I didn't start crying until I saw one of the buildings collapse. A few minutes earlier they'd been talking about evacuating the injured people outside. All I could think as I saw the building collapse live was that all those people never even had a chance to get away.

Later my class turned to a local news station. In it they were talking about all of the places in the city that would be evacuated. True to form, we were concerned about we griped about our shcool district not releasing us. I know that's extremely shallow thing to do, all I can say is that I think some of us were trying to hide how upset we were, I know I was.

Then someone mentioned that they were evacuating the Johnson Space Center. My first thought was 'oh my god my mother works right next to there.'I said it outloud in this flat emotionless voice and someone, I think Matt, told me they were sure they'd evacuate her job too. Honestly I didn't think of it again until I got home. Every time I got so scared, I just felt like some one had splashed ice cold water on me.

I went to lunch after second period. My friends and I discussed what had happened and who we thought was responsible. We discussed what the country was going to do and what we thought should happen. Also true to form we managed to bash Bush as many times as possible.

Nothing was really accomplished that day. A lot of my friends parents came to pick them up from school. I'm sort of glad my mom didn't pick me up. I learned a lot about my friends that day that I'd never have known. I think the things that stands out the most for me is that no one cried. Kids discussed things like it was something we were learning about in history. When I think back to that day I have to keep myself from crying.
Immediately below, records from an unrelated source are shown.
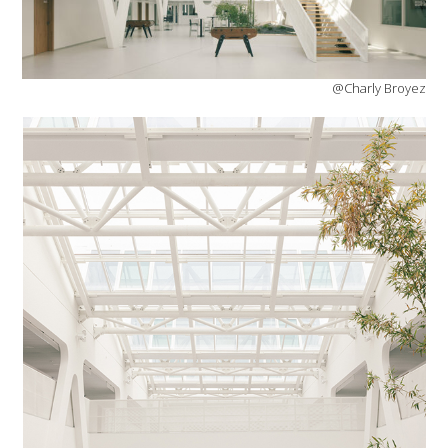
@Charly Broyez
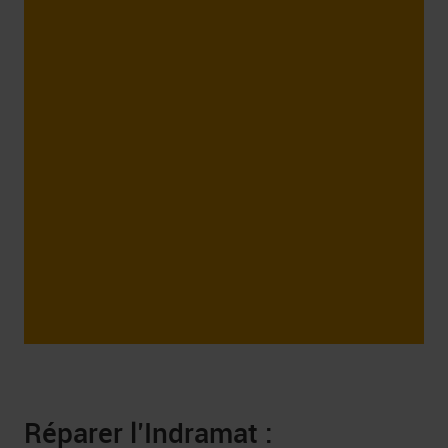
a.pl
Réparer l’Indramat :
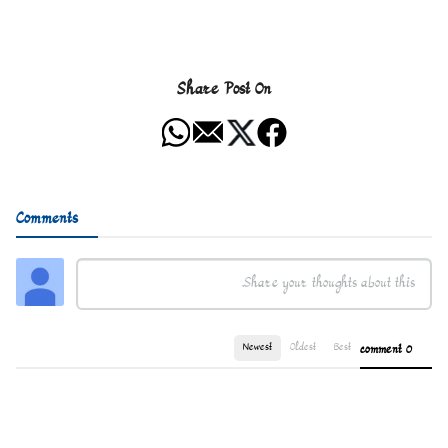
Share Post On
Comments
Newest
Oldest
Best
0 comment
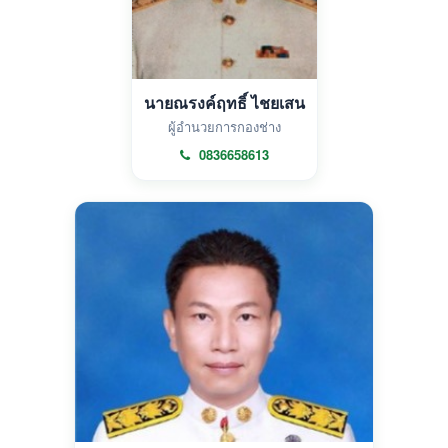
นายณรงค์ฤทธิ์ ไชยเสน
ผู้อำนวยการกองช่าง
0836658613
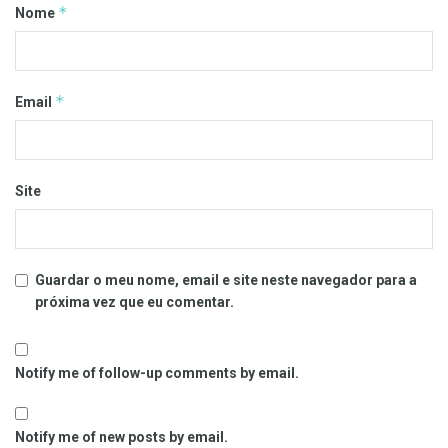
*
Nome
*
Email
Site
Guardar o meu nome, email e site neste navegador para a
próxima vez que eu comentar.
Notify me of follow-up comments by email.
Notify me of new posts by email.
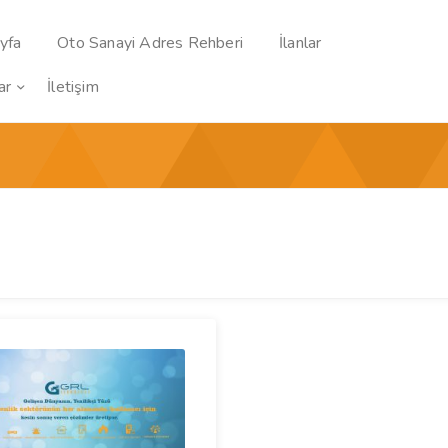
yfa
Oto Sanayi Adres Rehberi
İlanlar
ar
İletişim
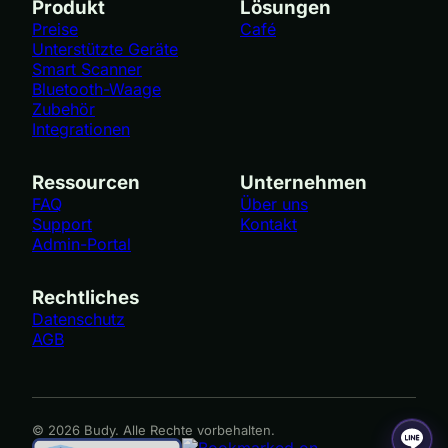
Produkt
Lösungen
Preise
Café
Unterstützte Geräte
Smart Scanner
Bluetooth-Waage
Zubehör
Integrationen
Ressourcen
Unternehmen
FAQ
Über uns
Support
Kontakt
Admin-Portal
Rechtliches
Datenschutz
AGB
© 2026 Budy. Alle Rechte vorbehalten.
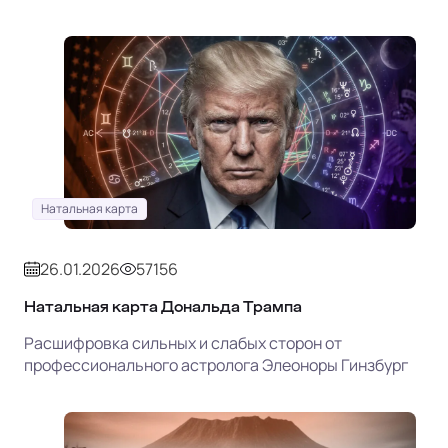
Натальная карта
26.01.2026
57156
Натальная карта Дональда Трампа
Расшифровка сильных и слабых сторон от
профессионального астролога Элеоноры Гинзбург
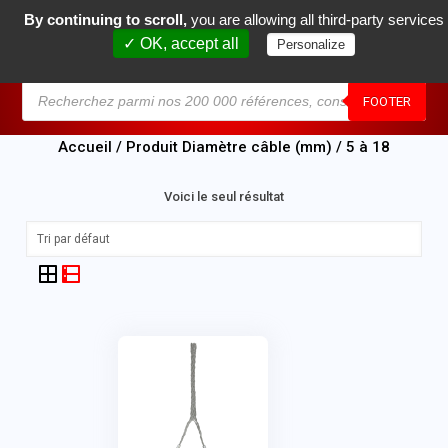
By continuing to scroll,
you are allowing all third-party services
0
✓ OK, accept all
Personalize
MENU
FOOTER
Accueil
/ Produit Diamètre câble (mm) / 5 à 18
Voici le seul résultat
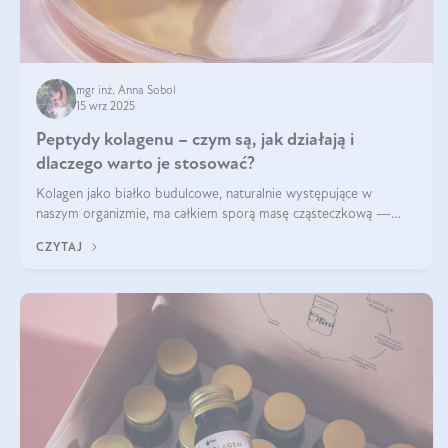
mgr inż. Anna Sobol
15 wrz 2025
Peptydy kolagenu – czym są, jak działają i
dlaczego warto je stosować?
Kolagen jako białko budulcowe, naturalnie występujące w
naszym organizmie, ma całkiem sporą masę cząsteczkową —
nawet do 300 kDa. Jeśli chcielibyśmy suplementować go w tej
CZYTAJ
formie, byłby trudno strawialny. Aby był lepiej przyswajalny i
bardziej biodostępny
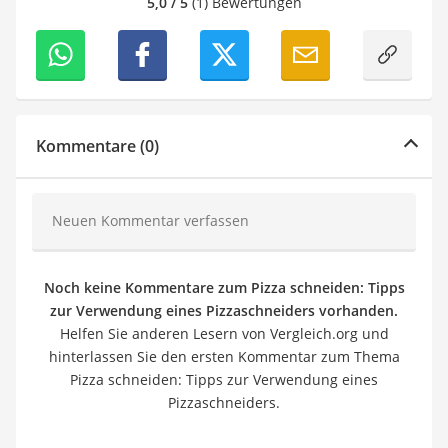
5,0 / 5
(1) Bewertungen
Kommentare (0)
Neuen Kommentar verfassen
Noch keine Kommentare zum Pizza schneiden: Tipps
zur Verwendung eines Pizzaschneiders vorhanden.
Helfen Sie anderen Lesern von Vergleich.org und
hinterlassen Sie den ersten Kommentar zum Thema
Pizza schneiden: Tipps zur Verwendung eines
Pizzaschneiders.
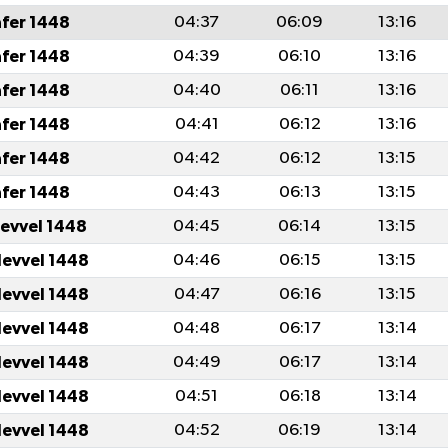
afer 1448
04:37
06:09
13:16
afer 1448
04:39
06:10
13:16
afer 1448
04:40
06:11
13:16
afer 1448
04:41
06:12
13:16
afer 1448
04:42
06:12
13:15
afer 1448
04:43
06:13
13:15
levvel 1448
04:45
06:14
13:15
levvel 1448
04:46
06:15
13:15
levvel 1448
04:47
06:16
13:15
levvel 1448
04:48
06:17
13:14
levvel 1448
04:49
06:17
13:14
levvel 1448
04:51
06:18
13:14
levvel 1448
04:52
06:19
13:14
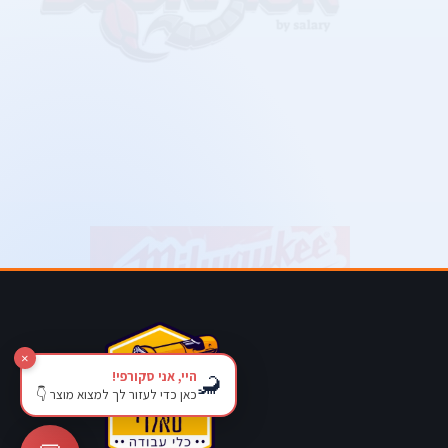
×
היי, אני סקורפי!
🦂
כאן כדי לעזור לך למצוא מוצר 👇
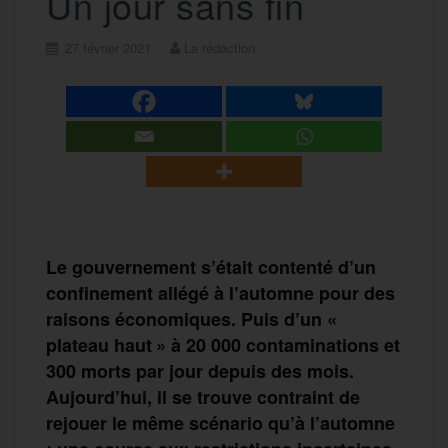
Un jour sans fin
27 février 2021
La rédaction
Le gouvernement s’était contenté d’un
confinement allégé à l’automne pour des
raisons économiques. Puis d’un «
plateau haut » à 20 000 contaminations et
300 morts par jour depuis des mois.
Aujourd’hui, il se trouve contraint de
rejouer le même scénario qu’à l’automne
So where was I on September 11th. I was sitting in my Spanish class pretending I wasn't about to break down and sob.

Roz | 15 | Texas

#325 | Saturday, December 8th 2001
I heard about it when I was walking down the halls of my school and I heard some kids talking: "Did you hear about the hijacked plane?" Then when I walked into my biology class the TV was on, and the rest of the day was spent going from class to class each with the TV on watching in horror.
Sam Cole | 15 | Pennsylvania

#302 | Thursday, November 29th 2001
i was at home from school because i was sick. after waking up to tell my mom that i felt too awful to go to school, i went back to sleep and awoke to 'oh my god..oh my god..oh my god' my mom was standing behind one of the chairs in the livingroom and looking at the tv screen with wide, disbelieving eyes. i asked what was going on and she told me. we followed the story the entire day and i couldn't stop writing about it. shock, outrage, and then the sudden urge to cry assaulted me at different times throughout the day. but i didn't cry. i am now keeping a scrapbook of everything that has happened and is happening. it includes political cartoons and newspaper clippings. tid bits from the internet and my own personal reactions. it's almost full. i'll have to start another.